Para Juliana Franco, essa exceção usada pela prefeitura é inconstitucional. “Uma lei não pode estabelecer critérios que não sejam objetivos. E a lei é de 1986, não foi recepcionada pela nossa Constituição, de 1988”, afirma, acrescentando que a cobrança é “arbitrária”.

“O empreendimento tem mais de 200 mil metros quadrados e a prefeitura lança como se fosse 100% o padrão de construção melhor que existe, mas são oito andares de estacionamento. Isso eleva o valor do metro quadrado absurdamente”, diz Juliana.

Um outro precedente envolve o Shopping Interlagos, também em São Paulo, que pediu anulação do IPTU de 2003. O caso discute a área preponderante e a aplicação de alíquotas progressivas. A sentença anulou a cobrança também por erro do padrão construtivo e fator de obsolescência do imóvel, o que aumentou o tributo em 25%. O juízo inclusive pediu a correção dos lançamentos pela municipalidade para os anos seguintes.

No TJSP, a prefeitura tentou contestar e reverter a sentença, mas os argumentos não foram acatados e ela foi mantida, em 2014. Houve ainda recurso para o Superior Tribunal de Justiça (STJ), mas o ministro Humberto Martins, relator do caso, negou seguimento por óbices processuais, em 2016 (processo nº 0008377-93.2003.8.26.0053 e AREsp nº 838782).

Segundo Bruno Sigaud, sócio do Sigaud Advogados, uma decisão judicial sobre o tema depende muito do caso concreto, pois cada imóvel tem suas especificidades, e os juízes se baseiam quase que unicamente nos laudos. “Não é uma tese de mérito, mas esbarra em produção de prova. O tribunal de São Paulo costuma validar o laudo pericial”, afirma.

Sigaud também diz que tem crescido nos últimos ano o volume de erros no lançamento da cobrança de IPTU no município de São Paulo. “Tem aumentado uma postura da prefeitura em revisitar as cobranças de modo a alterar o padrão construtivo para gerar mais arrecadação. Mas isso vem sendo combatido no Judiciário”, conclui.
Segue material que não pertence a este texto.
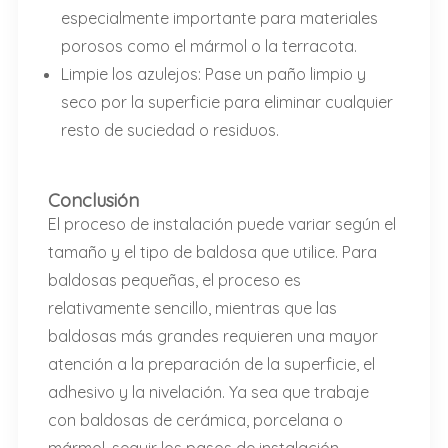
especialmente importante para materiales
porosos como el mármol o la terracota.
Limpie los azulejos: Pase un paño limpio y
seco por la superficie para eliminar cualquier
resto de suciedad o residuos.
Conclusión
El proceso de instalación puede variar según el
tamaño y el tipo de baldosa que utilice. Para
baldosas pequeñas, el proceso es
relativamente sencillo, mientras que las
baldosas más grandes requieren una mayor
atención a la preparación de la superficie, el
adhesivo y la nivelación. Ya sea que trabaje
con baldosas de cerámica, porcelana o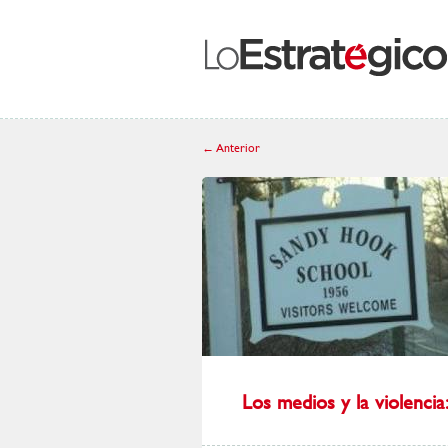
←
Anterior
Los medios y la violencia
A arrecadação do município de São Paulo com o IPTU aumentou mais de R$ 5 bilhões nos últimos cinco anos, segundo dados da prefeitura. Em 2019 foram R$ 11,1 bilhões arrecadados e, em 2023, foram R$ 14,9 bilhões.

O tributarista Leiner Salmaso Salinas, sócio do PLKC, explica que esse tipo de decisão não chega a ser uma tese geral porque quase sempre é baseada em perícia. “É preciso ver se o enquadramento que a prefeitura faz está correto ou não. É um trabalho de engenharia que precisa ser feito para verificar se obedece às diretrizes da lei municipal”, afirma. Esse tipo de erro no lançamento, acrescenta, é difícil de ser percebido e questionado por pessoas físicas, por conta dos custos de perícia.

Para empresas, o IPTU também não costuma ser prioridade em tema tributário. “Não é um tributo que as empresas que não sejam imobiliárias dão muita importância”, afirma a advogada Adriana Stamato, sócia do Trench Rossi Watanabe. Mas, em casos como esse, em que a economia é superior a R$ 9 milhões, vale a pena o investimento na discussão. “Pode ser uma oportunidade, que tem sido acolhida pelo Poder Judiciário”, conclui.

Sobre a possibilidade de correção do lançamento administrativo, a Sefaz diz, por meio de nota, que “há procedimento próprio e específico para solicitar avaliação especial de valor do imóvel para fins de IPTU, o qual poderá, se deferido, produzir efeitos para exercícios posteriores”. Em razão do “sigilo do contribuinte”, não quis se manifestar sobre as decisões e ações judiciais em curso.